Basic Summary Statistics

Line counts, approximate word counts and file sizes (MB).

library(stringi)

summary_table <- data.frame(
  File = c("Blogs", "News", "Twitter"),
  Lines = c(length(blogs), length(news), length(twitter)),
  Words = c(sum(stri_count_words(blogs)),
            sum(stri_count_words(news)),
            sum(stri_count_words(twitter))),
  FileSizeMB = c(
    file.info(file.path(data_path, "en_US.blogs.txt"))$size / (1024*1024),
    file.info(file.path(data_path, "en_US.news.txt"))$size / (1024*1024),
    file.info(file.path(data_path, "en_US.twitter.txt"))$size / (1024*1024)
  )
)

knitr::kable(summary_table, digits = 0)
File Lines Words FileSizeMB
Blogs 899288 37546806 200
News 1010206 34761151 196
Twitter 2360148 30096690 159

Sampling the data (memory-safe)

We sample a small percentage to perform EDA and n-gram checks. This avoids huge memory consumption. We keep a minimum sample size so plots are meaningful.

set.seed(123)
sample_fraction <- 0.01  # 1% sample; change to 0.005 or 0.02 as needed
sampled_blogs  <- sample(blogs, max(1000, floor(length(blogs) * sample_fraction)))
sampled_news   <- sample(news,  max(1000, floor(length(news) * sample_fraction)))
sampled_twitter<- sample(twitter, max(1000, floor(length(twitter) * sample_fraction)))

sample_data <- c(sampled_blogs, sampled_news, sampled_twitter)
length(sample_data)
## [1] 42695

Create a Corpus from the sampled data

We do basic cleaning: lowercase, remove numbers, punctuation, and extra whitespace. We do not remove stopwords here for the unigram freq (we will show stopword effect separately).

library(tm)

corp <- VCorpus(VectorSource(sample_data))
corp <- tm_map(corp, content_transformer(tolower))
corp <- tm_map(corp, removeNumbers)
corp <- tm_map(corp, removePunctuation)
corp <- tm_map(corp, stripWhitespace)

Word Frequency Analysis (sparse-safe)

We build a DocumentTermMatrix on the sampled corpus, then use slam::col_sums() to avoid conversion to a dense matrix.
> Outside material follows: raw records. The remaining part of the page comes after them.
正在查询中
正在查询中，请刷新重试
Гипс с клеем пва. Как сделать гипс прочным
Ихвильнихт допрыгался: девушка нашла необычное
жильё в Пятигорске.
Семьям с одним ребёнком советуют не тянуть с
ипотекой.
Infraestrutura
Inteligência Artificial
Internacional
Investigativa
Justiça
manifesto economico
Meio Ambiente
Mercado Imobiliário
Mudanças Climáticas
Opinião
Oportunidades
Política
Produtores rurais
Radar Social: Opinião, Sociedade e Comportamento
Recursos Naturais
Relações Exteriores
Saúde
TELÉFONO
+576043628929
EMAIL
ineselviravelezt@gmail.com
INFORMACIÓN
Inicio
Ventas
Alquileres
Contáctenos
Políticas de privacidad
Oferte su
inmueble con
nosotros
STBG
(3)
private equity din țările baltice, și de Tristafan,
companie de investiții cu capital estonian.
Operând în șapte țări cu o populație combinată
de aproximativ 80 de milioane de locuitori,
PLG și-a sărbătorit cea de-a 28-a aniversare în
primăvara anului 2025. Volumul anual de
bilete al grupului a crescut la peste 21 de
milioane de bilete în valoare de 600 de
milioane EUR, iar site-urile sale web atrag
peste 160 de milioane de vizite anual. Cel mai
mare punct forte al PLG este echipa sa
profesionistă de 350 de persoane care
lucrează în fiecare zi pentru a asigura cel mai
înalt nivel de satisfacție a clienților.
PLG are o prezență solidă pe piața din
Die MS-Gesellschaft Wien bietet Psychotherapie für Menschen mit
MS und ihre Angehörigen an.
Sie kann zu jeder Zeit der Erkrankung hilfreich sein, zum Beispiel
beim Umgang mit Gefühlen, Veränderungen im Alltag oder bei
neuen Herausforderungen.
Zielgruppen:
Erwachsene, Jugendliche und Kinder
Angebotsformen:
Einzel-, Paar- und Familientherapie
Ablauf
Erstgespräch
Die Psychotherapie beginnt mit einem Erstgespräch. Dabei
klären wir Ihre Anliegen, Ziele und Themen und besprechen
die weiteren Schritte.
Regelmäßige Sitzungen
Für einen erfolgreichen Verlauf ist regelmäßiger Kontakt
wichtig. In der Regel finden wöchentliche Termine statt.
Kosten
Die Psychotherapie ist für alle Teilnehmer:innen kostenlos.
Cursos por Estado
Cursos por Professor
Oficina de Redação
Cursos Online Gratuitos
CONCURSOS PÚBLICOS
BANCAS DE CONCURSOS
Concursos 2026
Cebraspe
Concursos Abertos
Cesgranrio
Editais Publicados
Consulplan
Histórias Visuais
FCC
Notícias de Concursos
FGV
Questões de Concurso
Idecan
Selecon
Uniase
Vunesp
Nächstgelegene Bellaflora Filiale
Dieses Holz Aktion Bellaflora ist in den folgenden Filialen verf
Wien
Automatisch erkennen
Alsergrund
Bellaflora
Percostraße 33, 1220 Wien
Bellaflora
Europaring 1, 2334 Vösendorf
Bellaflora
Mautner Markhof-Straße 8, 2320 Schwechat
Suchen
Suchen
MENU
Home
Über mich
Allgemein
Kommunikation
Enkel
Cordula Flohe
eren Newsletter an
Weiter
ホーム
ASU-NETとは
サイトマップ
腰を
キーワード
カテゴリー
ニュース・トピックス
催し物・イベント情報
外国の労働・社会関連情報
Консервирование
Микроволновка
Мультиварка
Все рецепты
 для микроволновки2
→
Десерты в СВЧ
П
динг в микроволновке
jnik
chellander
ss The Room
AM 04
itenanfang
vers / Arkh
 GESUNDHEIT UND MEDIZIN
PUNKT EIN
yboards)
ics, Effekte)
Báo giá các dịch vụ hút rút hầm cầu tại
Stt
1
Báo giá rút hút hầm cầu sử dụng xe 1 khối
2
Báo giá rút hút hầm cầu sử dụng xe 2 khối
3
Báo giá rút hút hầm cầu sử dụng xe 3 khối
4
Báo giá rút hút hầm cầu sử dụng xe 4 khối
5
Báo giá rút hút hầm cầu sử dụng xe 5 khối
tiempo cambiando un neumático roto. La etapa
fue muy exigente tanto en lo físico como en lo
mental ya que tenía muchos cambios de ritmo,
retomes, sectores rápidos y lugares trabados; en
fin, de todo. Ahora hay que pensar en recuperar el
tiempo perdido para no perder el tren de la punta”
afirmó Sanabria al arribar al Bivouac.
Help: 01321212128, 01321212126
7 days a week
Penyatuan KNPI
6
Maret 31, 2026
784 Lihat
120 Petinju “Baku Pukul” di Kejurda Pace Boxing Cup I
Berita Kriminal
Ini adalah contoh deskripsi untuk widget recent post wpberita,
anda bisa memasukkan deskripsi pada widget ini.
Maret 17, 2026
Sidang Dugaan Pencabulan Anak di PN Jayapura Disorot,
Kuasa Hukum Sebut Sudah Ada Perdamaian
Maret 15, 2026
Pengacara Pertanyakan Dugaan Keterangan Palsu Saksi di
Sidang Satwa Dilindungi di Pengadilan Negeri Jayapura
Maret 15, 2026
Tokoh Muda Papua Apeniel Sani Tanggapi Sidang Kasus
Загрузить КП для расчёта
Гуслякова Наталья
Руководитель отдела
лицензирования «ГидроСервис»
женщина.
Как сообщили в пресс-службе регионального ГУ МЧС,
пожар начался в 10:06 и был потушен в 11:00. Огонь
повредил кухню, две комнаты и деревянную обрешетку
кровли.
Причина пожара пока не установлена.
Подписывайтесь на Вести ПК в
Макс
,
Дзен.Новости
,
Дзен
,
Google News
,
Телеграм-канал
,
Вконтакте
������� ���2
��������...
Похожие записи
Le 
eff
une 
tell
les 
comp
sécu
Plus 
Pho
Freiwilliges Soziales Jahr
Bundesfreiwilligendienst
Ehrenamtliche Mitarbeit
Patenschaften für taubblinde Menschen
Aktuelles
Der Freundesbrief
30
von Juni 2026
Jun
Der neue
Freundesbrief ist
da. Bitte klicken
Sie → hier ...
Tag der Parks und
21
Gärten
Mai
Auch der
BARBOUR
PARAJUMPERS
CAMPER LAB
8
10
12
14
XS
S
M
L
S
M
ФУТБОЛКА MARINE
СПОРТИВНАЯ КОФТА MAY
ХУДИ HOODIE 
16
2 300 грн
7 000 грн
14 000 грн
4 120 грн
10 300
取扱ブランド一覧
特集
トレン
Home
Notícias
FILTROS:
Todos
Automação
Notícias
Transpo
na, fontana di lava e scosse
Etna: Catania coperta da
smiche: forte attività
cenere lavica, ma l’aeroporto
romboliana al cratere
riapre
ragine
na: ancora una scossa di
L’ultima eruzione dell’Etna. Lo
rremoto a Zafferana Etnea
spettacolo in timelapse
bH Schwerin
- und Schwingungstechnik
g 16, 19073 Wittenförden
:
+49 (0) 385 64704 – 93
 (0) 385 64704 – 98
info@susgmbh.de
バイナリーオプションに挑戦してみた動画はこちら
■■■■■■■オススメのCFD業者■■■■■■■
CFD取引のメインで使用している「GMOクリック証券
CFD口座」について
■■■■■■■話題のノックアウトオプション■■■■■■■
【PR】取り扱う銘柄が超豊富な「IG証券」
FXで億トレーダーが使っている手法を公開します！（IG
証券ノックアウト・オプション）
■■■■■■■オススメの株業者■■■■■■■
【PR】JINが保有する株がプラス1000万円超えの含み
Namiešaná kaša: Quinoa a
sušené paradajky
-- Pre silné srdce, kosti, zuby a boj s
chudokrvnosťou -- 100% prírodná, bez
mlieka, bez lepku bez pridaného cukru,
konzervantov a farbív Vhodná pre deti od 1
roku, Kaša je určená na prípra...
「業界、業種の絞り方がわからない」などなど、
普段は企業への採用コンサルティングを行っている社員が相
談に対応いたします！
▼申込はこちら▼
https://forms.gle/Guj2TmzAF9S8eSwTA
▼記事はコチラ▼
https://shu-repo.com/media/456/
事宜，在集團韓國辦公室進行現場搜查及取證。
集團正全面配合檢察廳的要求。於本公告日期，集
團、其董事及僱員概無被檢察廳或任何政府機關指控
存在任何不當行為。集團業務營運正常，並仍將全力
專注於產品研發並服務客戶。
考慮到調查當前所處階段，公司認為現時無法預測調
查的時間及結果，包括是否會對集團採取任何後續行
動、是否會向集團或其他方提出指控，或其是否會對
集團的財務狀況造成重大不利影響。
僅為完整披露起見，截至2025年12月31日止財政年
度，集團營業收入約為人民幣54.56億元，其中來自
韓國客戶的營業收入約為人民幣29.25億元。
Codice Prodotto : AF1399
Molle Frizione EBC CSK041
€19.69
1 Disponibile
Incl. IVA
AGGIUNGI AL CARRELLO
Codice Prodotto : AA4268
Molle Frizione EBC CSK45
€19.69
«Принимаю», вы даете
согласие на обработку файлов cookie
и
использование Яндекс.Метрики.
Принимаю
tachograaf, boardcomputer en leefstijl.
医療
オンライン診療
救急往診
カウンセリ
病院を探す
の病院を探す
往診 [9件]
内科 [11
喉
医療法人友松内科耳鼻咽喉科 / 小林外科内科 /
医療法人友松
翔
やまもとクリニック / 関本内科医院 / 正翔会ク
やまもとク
dtm <- DocumentTermMatrix(corp, control = list(wordLengths = c(1, Inf)))
term_sums <- slam::col_sums(dtm)
freq_df <- data.frame(
  word = names(term_sums),
  freq = as.integer(term_sums),
  stringsAsFactors = FALSE
)
freq_df <- freq_df[order(-freq_df$freq), ]
head(freq_df, 10)
##       word  freq
## 53252  the 47584
## 54092   to 27606
## 3072   and 24097
## 1254     a 23664
## 37389   of 19823
## 26487   in 16546
## 25969    i 16501
## 20458  for 11118
## 27603   is 10525
## 53205 that 10409

Plot: Top 20 Most Frequent Words

library(ggplot2)
topn <- 20
ggplot(freq_df[1:topn, ], aes(x = reorder(word, freq), y = freq)) +
  geom_bar(stat = "identity") +
  coord_flip() +
  labs(title = paste0("Top ", topn, " Most Frequent Words (sampled)"), x = "Word", y = "Frequency")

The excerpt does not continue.